By focusing on open data, we can make sure these maps belong to everyone. Our expertise goes into making the maps, but our goal isn’t to just go in and map a place. It’s to go and help people say what their place looks like. In Zimbabwe, we were working with the community to help them map what was important to them so they could use this data meaningfully. An older women suggested we map trash piles, which we initially thought was strange. It turns out the city wasn’t picking up trash as regularly as they should have, which led to huge piles of trash throughout the city that smelled bad and were making people sick. Right after, someone from the city government tried to convince us that we didn’t need to map the piles, but we went and mapped them anyway. Lo and behold, all that trash was quickly cleaned up and the garbage trucks now come more often.
New: You also previously led the global Red Cross network’s GIS analysis and coordination for the response to Typhoon Haiyan in the Philippines in 2013. How did this effort reshape humanitarian response?
Kunce: The precursor to Typhoon Haiyan was the Haitian earthquake in 2010, where 600 dedicated digital volunteers made something like 600,000 edits to OpenStreetMap. They built a map of Port-au-Prince that had never been seen before—if you look at before and after comparisons of maps, there used to be only one road, and then OpenStreetMap mapped a whole network of roads.
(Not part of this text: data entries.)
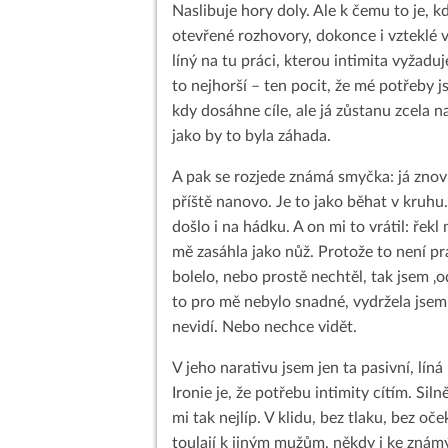
Naslibuje hory doly. Ale k čemu to je, 
otevřené rozhovory, dokonce i vzteklé v
líný na tu práci, kterou intimita vyžaduj
to nejhorší – ten pocit, že mé potřeby 
kdy dosáhne cíle, ale já zůstanu zcela na
jako by to byla záhada.
A pak se rozjede známá smyčka: já znovu
příště nanovo. Je to jako běhat v kruhu
došlo i na hádku. A on mi to vrátil: řekl
mě zasáhla jako nůž. Protože to není pr
bolelo, nebo prostě nechtěl, tak jsem ‚o
to pro mě nebylo snadné, vydržela jsem
nevidí. Nebo nechce vidět.
V jeho narativu jsem jen ta pasivní, lín
Ironie je, že potřebu intimity cítím. Siln
mi tak nejlíp. V klidu, bez tlaku, bez o
toulají k jiným mužům, někdy i ke znám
A couple years go by and groups like the American Red Cross kept coming back to this example to build expertise around this kind of mapping.
With Typhoon Haiyan, the mapping community started mapping areas two days before the typhoon even hit in anticipation. When the storm did hit, within 48 hours this gave us a really good understanding of the road network and how the area was most likely to be impacted. In addition to that data, volunteers made something like 1.5 million additional edits in just the first month, which gave us a lot to work with. Primarily we used this to make paper road maps to distribute to the teams we were deploying so they would know how to get where they needed. We had these same maps on tablets that were being used to route workers while incorporating frequent updates. That allowed us to target our distribution for relief items so much better, and these maps even helped locals get around after damage from the storm changed things so much.
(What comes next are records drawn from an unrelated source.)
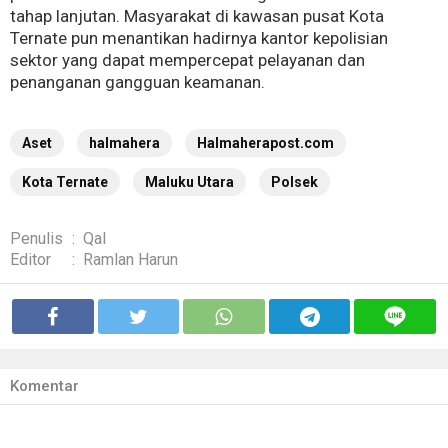
tahap lanjutan. Masyarakat di kawasan pusat Kota
Ternate pun menantikan hadirnya kantor kepolisian
sektor yang dapat mempercepat pelayanan dan
penanganan gangguan keamanan.
Aset
halmahera
Halmaherapost.com
Kota Ternate
Maluku Utara
Polsek
Penulis
:
Qal
Editor
:
Ramlan Harun
Komentar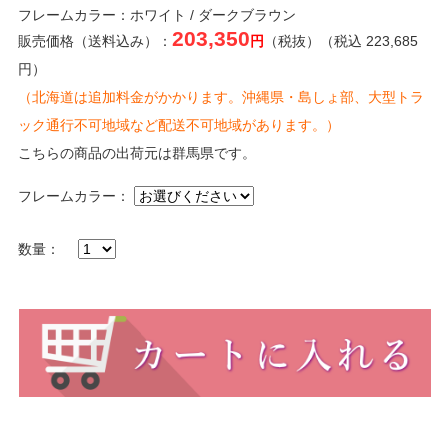
フレームカラー：ホワイト / ダークブラウン
203,350
販売価格（送料込み）：
円
（税抜）（税込 223,685
円）
（北海道は追加料金がかかります。沖縄県・島しょ部、大型トラ
ック通行不可地域など配送不可地域があります。）
こちらの商品の出荷元は群馬県です。
フレームカラー：
数量：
It also allowed us to see how groups of villages fit in with the road network. One of our relief team folks told me that the maps we were providing them cut a month off the time it would have normally taken to distribute their relief items. That’s a huge difference, and Typhoon Haiyan was the first to see this kind of huge effort built on OpenStreetMap. The U.S., Canadian, and Philippines governments were using it, we were using it, Doctors Without Borders was using it, and it became the definitive dataset.
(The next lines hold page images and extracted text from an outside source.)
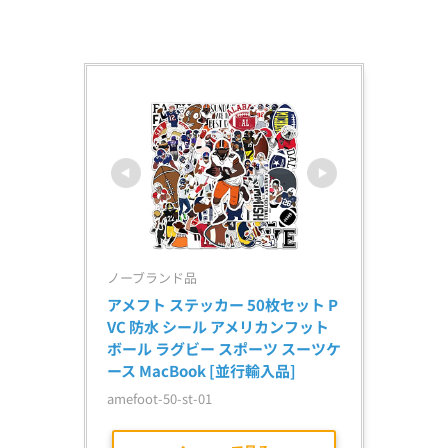
ノーブランド品
アメフト ステッカー 50枚セット P
VC 防水 シール アメリカンフット
ボール ラグビー スポーツ スーツケ
ース MacBook [並行輸入品]
amefoot-50-st-01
You can continue the arc of this growth around open data. The Ebola outbreak happened around six months after Typhoon Haiyan, and 1,800 volunteers made around 4.5 million edits in just a few months to maps in west Africa that my team continues to work on years later. Then the Nepal earthquake in 2015 had 2,000 people make 6 million edits in the first 48 hours. We ended up having over 8,000 people contribute to open mapping this fall, and the amount of data available to humanitarians is growing on a logarithmic scale.
I heard a great story from our CEO Gail McGovern—she met with her counterpart in Nepal who told her that these maps and data were amazing, and that people were able to identify roads in Kathmandu that they didn’t even know existed. I think about the Red Cross as providing the help people need to overcome that next obstacle, and here we were having a huge impact on helping people help their neighbors. Sitting in Washington, DC, at a computer at midnight tracing buildings and roads, you don’t always feel that impact. But knowing that this data is being used so meaningfully is incredibly satisfying.